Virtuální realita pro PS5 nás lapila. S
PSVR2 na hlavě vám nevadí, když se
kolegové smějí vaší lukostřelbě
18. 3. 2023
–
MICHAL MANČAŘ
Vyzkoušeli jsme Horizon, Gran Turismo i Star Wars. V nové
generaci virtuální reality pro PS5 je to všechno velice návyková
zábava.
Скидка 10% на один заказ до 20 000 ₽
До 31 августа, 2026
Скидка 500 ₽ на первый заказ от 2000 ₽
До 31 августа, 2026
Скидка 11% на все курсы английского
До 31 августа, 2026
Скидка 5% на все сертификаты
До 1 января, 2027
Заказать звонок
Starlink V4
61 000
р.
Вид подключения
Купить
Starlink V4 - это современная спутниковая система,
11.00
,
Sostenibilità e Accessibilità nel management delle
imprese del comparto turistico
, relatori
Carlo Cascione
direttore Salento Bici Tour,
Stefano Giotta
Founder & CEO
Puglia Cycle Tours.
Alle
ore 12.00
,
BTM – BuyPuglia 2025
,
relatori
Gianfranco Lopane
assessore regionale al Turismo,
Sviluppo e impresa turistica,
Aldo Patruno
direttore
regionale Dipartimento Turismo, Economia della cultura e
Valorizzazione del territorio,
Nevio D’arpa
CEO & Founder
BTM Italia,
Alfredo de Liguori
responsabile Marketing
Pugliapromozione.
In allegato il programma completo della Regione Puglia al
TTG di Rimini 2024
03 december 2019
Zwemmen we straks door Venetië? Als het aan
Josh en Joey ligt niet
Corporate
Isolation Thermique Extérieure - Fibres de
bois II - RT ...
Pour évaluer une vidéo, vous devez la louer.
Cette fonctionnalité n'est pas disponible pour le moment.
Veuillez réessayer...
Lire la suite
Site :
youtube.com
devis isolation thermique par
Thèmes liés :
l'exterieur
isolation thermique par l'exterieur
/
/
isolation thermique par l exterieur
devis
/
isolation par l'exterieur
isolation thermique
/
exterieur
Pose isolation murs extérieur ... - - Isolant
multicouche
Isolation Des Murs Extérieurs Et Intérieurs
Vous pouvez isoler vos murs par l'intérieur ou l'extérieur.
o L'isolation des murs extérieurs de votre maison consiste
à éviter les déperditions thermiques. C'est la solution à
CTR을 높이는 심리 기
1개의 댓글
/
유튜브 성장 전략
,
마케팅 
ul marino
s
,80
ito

· · · ·

INSTRUCTIONS TO FOLLOW: Copy the entries above exactly, leaving none out.

ANSWER BOX:
Virtuální realita pro PS5 nás lapila. S
PSVR2 na hlavě vám nevadí, když se
kolegové smějí vaší lukostřelbě
18. 3. 2023
–
MICHAL MANČAŘ
Vyzkoušeli jsme Horizon, Gran Turismo i Star Wars. V nové
generaci virtuální reality pro PS5 je to všechno velice návyková
zábava.
Скидка 10% на один заказ до 20 000 ₽
До 31 августа, 2026
Скидка 500 ₽ на первый заказ от 2000 ₽
До 31 августа, 2026
Скидка 11% на все курсы английского
До 31 августа, 2026
Скидка 5% на все сертификаты
До 1 января, 2027
Заказать звонок
Starlink V4
61 000
р.
Вид подключения
Купить
Starlink V4 - это современная спутниковая система,
11.00
,
Sostenibilità e Accessibilità nel management delle
imprese del comparto turistico
, relatori
Carlo Cascione
direttore Salento Bici Tour,
Stefano Giotta
Founder & CEO
Puglia Cycle Tours.
Alle
ore 12.00
,
BTM – BuyPuglia 2025
,
relatori
Gianfranco Lopane
assessore regionale al Turismo,
Sviluppo e impresa turistica,
Aldo Patruno
direttore
regionale Dipartimento Turismo, Economia della cultura e
Valorizzazione del territorio,
Nevio D’arpa
CEO & Founder
BTM Italia,
Alfredo de Liguori
responsabile Marketing
Pugliapromozione.
In allegato il programma completo della Regione Puglia al
TTG di Rimini 2024
03 december 2019
Zwemmen we straks door Venetië? Als het aan
Josh en Joey ligt niet
Corporate
Isolation Thermique Extérieure - Fibres de
bois II - RT ...
Pour évaluer une vidéo, vous devez la louer.
Cette fonctionnalité n'est pas disponible pour le moment.
Veuillez réessayer...
Lire la suite
Site :
youtube.com
devis isolation thermique par
Thèmes liés :
l'exterieur
isolation thermique par l'exterieur
/
/
isolation thermique par l exterieur
devis
/
isolation par l'exterieur
isolation thermique
/
exterieur
Pose isolation murs extérieur ... - - Isolant
multicouche
Isolation Des Murs Extérieurs Et Intérieurs
Vous pouvez isoler vos murs par l'intérieur ou l'extérieur.
o L'isolation des murs extérieurs de votre maison consiste
à éviter les déperditions thermiques. C'est la solution à
CTR을 높이는 심리 기
1개의 댓글
/
유튜브 성장 전략
,
마케팅 
ul marino
s
,80
ito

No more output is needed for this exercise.